Located next to the main kitchen is the “mother-in-law” kitchen. “It’s important that she feel comfortable in our home and that she have her own space to prepare whatever she might like, whenever she might want,” says Jennifer. While smaller in size, this kitchen is a complete kitchen as well.
Next to the kitchen, a breakfast table and separate seating area provide plenty of space for large gatherings. The focal point for this room is the overhead lighting, a large circular soffit constructed from scratch with sheetrock and LED lighting.
When their long days of work and raising family are done, Jennifer and Ricky can retreat to their master suite. With a wall of windows on one side and a fireplace insert mounted within a wall of stone on the other, this spacious room gives them a chance to wind down. The room has plenty of space for the king-sized, winged platform tufted bed while grass wallpaper behind the headboard adds a textural contrast for the other walls.
A large walk-in closet features ample shelf space, enough so that Jennifer can easily display accessories such as shoes, purses and scarves, much in the way one would browse through a boutique store. “It makes it so much easier to find things when they are out rather than tucked away in drawers and cabinets,” she says.
The en suite bathroom offers plenty of counter space featuring leathered quartz, which has the look and feel of textured leather. Across the way, a large walk-in glass wall shower offers nine showerheads at one end and a bench for seating and storage at the opposite end. “We redrew this room two or three times before we got it how we liked it,” recalls Linda.
Four bedrooms upstairs gives the kids a lot of room for their own privacy, but they are intended for studying or quiet time — no televisions to be found in any bedroom.
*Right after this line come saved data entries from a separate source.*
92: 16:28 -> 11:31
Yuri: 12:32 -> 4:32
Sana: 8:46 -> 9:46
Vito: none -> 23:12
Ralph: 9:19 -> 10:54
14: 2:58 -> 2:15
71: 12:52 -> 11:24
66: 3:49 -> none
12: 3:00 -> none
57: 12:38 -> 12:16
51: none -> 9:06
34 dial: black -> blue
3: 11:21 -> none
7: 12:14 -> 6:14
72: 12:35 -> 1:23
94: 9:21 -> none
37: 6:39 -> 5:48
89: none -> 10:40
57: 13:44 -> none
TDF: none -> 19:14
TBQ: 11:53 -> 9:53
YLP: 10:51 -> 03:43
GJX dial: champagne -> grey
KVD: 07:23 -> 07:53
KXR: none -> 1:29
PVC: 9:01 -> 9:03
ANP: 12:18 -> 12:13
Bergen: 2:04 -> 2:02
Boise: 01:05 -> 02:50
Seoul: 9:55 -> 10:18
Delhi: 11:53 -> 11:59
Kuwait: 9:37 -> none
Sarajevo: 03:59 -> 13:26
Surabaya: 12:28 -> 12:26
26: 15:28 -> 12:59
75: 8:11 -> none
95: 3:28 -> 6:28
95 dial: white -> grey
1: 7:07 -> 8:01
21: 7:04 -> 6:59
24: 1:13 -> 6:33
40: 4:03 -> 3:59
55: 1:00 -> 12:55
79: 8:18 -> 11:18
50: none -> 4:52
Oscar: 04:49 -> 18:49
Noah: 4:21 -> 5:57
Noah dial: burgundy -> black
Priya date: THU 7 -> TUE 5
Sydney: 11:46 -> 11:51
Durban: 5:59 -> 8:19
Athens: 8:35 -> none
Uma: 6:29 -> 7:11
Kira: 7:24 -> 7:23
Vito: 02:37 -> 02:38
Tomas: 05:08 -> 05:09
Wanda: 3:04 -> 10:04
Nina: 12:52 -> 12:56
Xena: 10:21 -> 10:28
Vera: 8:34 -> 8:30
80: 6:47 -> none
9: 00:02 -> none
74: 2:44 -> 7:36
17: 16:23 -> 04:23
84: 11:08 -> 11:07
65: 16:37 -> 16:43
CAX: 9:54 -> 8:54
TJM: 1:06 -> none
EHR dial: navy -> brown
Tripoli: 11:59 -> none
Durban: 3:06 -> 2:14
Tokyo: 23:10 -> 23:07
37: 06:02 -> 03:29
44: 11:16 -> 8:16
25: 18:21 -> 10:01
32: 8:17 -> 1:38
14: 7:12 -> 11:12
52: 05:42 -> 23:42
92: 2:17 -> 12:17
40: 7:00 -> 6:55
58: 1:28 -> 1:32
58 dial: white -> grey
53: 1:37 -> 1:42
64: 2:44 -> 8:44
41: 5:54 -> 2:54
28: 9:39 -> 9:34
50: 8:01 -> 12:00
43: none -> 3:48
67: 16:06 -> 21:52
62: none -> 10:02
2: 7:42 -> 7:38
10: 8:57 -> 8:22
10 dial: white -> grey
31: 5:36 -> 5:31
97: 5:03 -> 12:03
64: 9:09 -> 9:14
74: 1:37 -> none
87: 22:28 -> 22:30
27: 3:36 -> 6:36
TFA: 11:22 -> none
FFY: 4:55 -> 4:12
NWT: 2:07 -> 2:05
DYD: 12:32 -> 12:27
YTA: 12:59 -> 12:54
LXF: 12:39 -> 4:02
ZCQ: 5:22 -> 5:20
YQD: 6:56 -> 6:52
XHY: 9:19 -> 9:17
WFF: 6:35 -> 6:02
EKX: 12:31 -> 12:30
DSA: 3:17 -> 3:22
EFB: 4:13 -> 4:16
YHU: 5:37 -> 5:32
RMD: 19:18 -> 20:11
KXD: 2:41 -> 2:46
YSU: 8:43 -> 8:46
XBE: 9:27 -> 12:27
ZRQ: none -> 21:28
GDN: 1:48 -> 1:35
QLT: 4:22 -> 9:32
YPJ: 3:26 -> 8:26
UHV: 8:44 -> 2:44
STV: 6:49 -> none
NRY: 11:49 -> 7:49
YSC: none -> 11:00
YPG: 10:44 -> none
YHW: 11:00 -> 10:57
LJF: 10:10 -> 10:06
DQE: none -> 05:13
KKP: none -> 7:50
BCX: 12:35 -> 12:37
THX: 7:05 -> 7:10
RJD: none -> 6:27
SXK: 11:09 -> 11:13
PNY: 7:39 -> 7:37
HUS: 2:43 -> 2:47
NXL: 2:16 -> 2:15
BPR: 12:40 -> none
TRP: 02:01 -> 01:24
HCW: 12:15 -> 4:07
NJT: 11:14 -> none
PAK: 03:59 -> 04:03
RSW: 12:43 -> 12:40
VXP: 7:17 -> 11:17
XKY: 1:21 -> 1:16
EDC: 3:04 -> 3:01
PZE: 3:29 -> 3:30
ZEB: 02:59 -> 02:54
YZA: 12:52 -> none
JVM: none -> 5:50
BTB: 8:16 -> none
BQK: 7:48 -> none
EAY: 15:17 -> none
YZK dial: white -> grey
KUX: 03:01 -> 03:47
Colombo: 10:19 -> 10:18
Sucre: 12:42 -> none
A unique aspect of Emily’s room includes the European-style closet. “Rather than the traditional walk-in closet, we chose to put ‘reach-in’ closets along one wall of Emily’s room,” says Linda. “They have the look and feel of built-in cabinetry and provide plenty of hanging space as well as shelves and drawers for storage.”
Downstairs in the basement is a third complete kitchen, including a microwave and wine cooler, along with a second dining area, a guest room with a full bath and the media room, where family and friends come to play.
“We love karaoke,” laughs Jennifer, “and we have friends who come over to have fun with us.” The media room features comfortable leather sofas, an 82-inch wide screen television and separate speaker systems for the television and karaoke system.
Jennifer and Linda both look on this building experience as a learning opportunity for each of them. Linda feels as though she’s been given the chance to experience another way of living. “I learned so much about Chinese culture, about the significance of family and how much respect Jennifer and her family have for that. And how kind they are,” she adds.
Jennifer shares that same feeling with a renewed respect for Linda’s role as a designer. “It really opened up a new world for me about design,” says Jennifer. “You have space but sometimes you need someone else’s eyes to help you see how to best use that space,” she says. “You may have million dollar taste but your budget is much, much less. Linda treated my home as her home and made sure we used the space the right way.”
But the best part is that they feel a newfound friendship, according to Linda. “Seeing Jennifer smile and be excited about what we were able to accomplish for her and her family — that’s why I do what I do.”